Senate Filibuster Rules Changes at a Glance
Any Debatable Item
Creates a “bipartisan” motion to bring bills to the floor more quickly.
If the majority leader, minority leader and seven members from each side sign a motion to limit debate or invoke cloture, the vote on concluding debate will be expedited.
Instead of having to wait two days for a cloture motion to ripen, the vote will occur the day after the motion is filed.
If cloture is invoked, an immediate vote can be held on whether to proceed to the bill or nomination.
The right to filibuster any item is not affected.
Sending a bill to conference with the House would be accomplished in one step instead of three.

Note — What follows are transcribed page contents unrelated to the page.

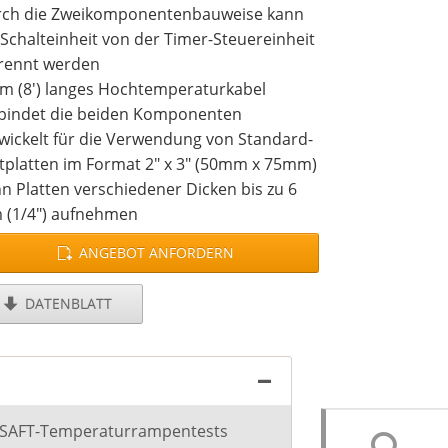
ch die Zweikomponentenbauweise kann
 Schalteinheit von der Timer-Steuereinheit
rennt werden
 m (8') langes Hochtemperaturkabel
bindet die beiden Komponenten
wickelt für die Verwendung von Standard-
tplatten im Format 2" x 3" (50mm x 75mm)
n Platten verschiedener Dicken bis zu 6
(1/4") aufnehmen
hanische Schalter können so kalibriert
ANGEBOT ANFORDERN
den, dass sie bei Gewichten von 100 bis
00 Gramm auslösen
DATENBLATT
stellbare Füße ermöglichen es dem
utzer, die Testebene zu nivellieren
 Plattengestell ist für die
ndardneigung von 178° nach hinten
kiert, wie sie von den meisten
r SAFT-Temperaturrampentests
ertestmethoden vorgeschrieben wird.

The single motion to go to conference could still be filibustered.
(These rules expire at the end of the 113th Congress)
Eliminates the right to filibuster a motion to proceed if the majority leader permits up to four amendment votes.
If the majority leader wants to bring up a bill, he can get a vote to do so four hours after he files a motion to proceed.
At least two amendments from the majority and two from the minority must be allowed.
If one of the first four amendments isn’t germane to the bill, it will be subject to a 60-vote threshold for passage.
Most nomination votes would be expedited once they have cleared any filibuster hurdles, i.e. received 60 votes
All nominations, except Cabinet officers and judges, would have no more than eight hours of debate after they clear a filibuster.
District Court nominees would get no more than two hours of debate after clearing a filibuster.